S.1284 An Act to provide more timely treatment of inpatient mental health care

This bill would help protect and improve access to inpatient psychiatric care in Massachusetts by addressing a number of areas. Currently, Massachusetts is an outlier in comparison to other states and national standards for requiring 24-hour physician coverage that is nearly impossible for freestanding hospitals to meet due to available physicians, is extremely costly, and not necessary to protect patient health and safety. This bill would require the Department of Mental Health (DMH) regulations to take into consideration physician supply issues for inpatient mental health facilities.

Additionally, there can be delays for weeks when seeking a second medical opinion and, in the meantime, the patient remains on the unit without treatment, even if the hospital believes such treatment is crucial for the patient. To address such delays, this bill would require the patient to request a second medical opinion within 24 hours of appointment of their attorney. It would also require the second opinion to be completed within 3 business days.
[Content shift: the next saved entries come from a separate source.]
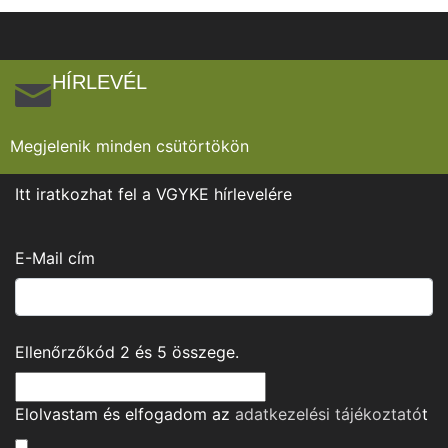
HÍRLEVÉL
Megjelenik minden csütörtökön
Itt iratkozhat fel a VGYKE hírlevelére
E-Mail cím
Ellenőrzőkód
2
és
5
összege.
Elolvastam és elfogadom az
adatkezelési tájékoztató
t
This would not take away the patient’s right to get a second opinion, but it would simply require that it be conducted more promptly.

The bill would also address a delay in the commitment process. Currently, it can take weeks for a commitment hearing to come before the court – delaying treatment for the patient. This bill would ensure that the commitment hearings begin promptly after the filing of the petition. It would also remove a provision in M.G.L. c. 123 § 8B that allows for a patient or their attorney to request a delay of up to 14 days for a hearing. This would not remove the court’s ability to schedule the hearing, but rather, it would prevent delays to much needed treatment without compromising the patient’s ability to have the hearing.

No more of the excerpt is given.